キャリア発達支援
執筆:宇都野康子([キャリア発達支援]担当)
9月8日~9日の2日間、本学に事務局を置くPEPNet-Japanが主催する「第12回日本聴覚障害学生高等教育支援シンポジウム」が、本学とつくば市内のホールを会場として開催された。このシンポジウムでは、毎回多くの学生が準備や当日のスタッフとして携わっている。前日までの準備では、参加者に配付する冊子のデザインを本学の総合デザイン学科で学ぶ聴覚障害学生が担当し、またシンポジウムを運営する教職員の指示を受けながら機材の準備や会場の設営等を担当していた。シンポジウム当日には、本学の学生だけではなく、近隣の大学で学ぶ聴覚障害学生を含む多くの学生が業務を担当してくれた。
障害の有無や程度に関わらず、業務として仕事を担う。これは、学生たちにとって、貴重な「社会的な経験・体験」となる。ほとんどの大学では、障害学生に限らず、職業移行プログラムとして、インターンシップが取り入れられているが、職業観などは短期的な就業体験だけで身につくものではない。「キャリア教育」とは、単に就職を考えるだけではなく、卒業と就職後を見据えて指導・支援をしていくことであり、大学に在籍している4年間をとおして培われていくものである。

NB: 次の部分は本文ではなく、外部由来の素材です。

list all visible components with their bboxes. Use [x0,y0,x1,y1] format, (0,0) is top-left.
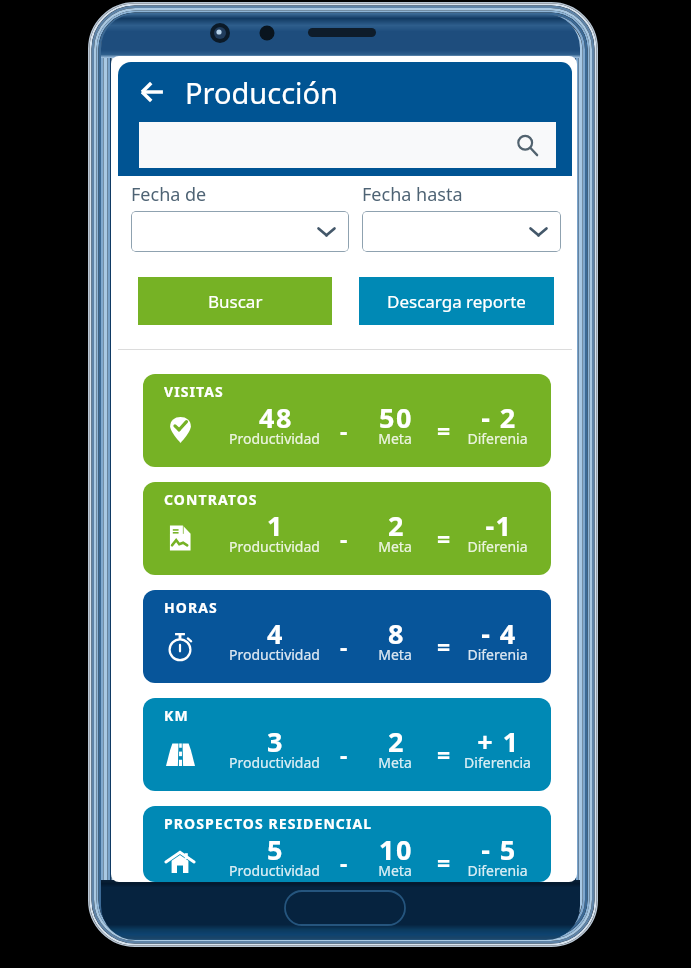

指示を受けながら、自らも「今、自分が何をすべきか(できるか)」を考えて行動すること。この活動を通して、与えられた持ち場で主体者となり、業務の一連の過程を体験する。彼らにとって貴重な体験の機会となるであろう。学外でのアルバイト等が難しい場合でも、学内でできるボランティア活動などもある。そのような機会があれば、積極的に参加し、多くの経験を蓄積することで、社会人としての基礎力を培ってほしい。
視覚障害情報保障機器の評価
執筆:飯塚潤一([視覚障害情報保障機器の評価]担当)
視覚障害の情報入手には、情報保障機器が非常に有益です。弱視者向けには、印刷物が明るく見えるLED付き『手持ちルーペ』や、遠方のものを見るための小型軽量の『単眼鏡』、拡大倍率を自由に変えられ白黒反転もできる『拡大読書器』などがあります。拡大読書器には教科書を読むための“据置型”だけでなく、バッテリー内蔵の“携帯型”などさまざまなものがあります。全盲者向けには、合成音声でパソコン画面を読み上げる『スクリーンリーダー』、点字で表示する『点字ディスプレイ』、印刷物を読取り・読み上げる『音声読書器』などがあり、独力で文章を作成したり、メールやインターネットを読んだりすることができます。この他に眩しさを低減する『遮光眼鏡』、足元を照らす高輝度『懐中電灯』などあります。本学では勉強や日常生活に役に立つ機器・グッズを約400製品所有しており、日本最大規模ではないかと自負しています。
日本学生支援機構の2015年の調査によると、全国の大学・短大・高専で学ぶ視覚障害のある学生は755人にも上っています。一般大学では様々な障害のある学生を支援していることもあり、こうした機器を十分に揃えることは難しいと考え、本学が所有するすべての情報保障機器を貸出しています。実際の教育現場で機器を使ってみて、視覚障害学生の就学環境を向上していただきたいと思います。是非、ご利用ください。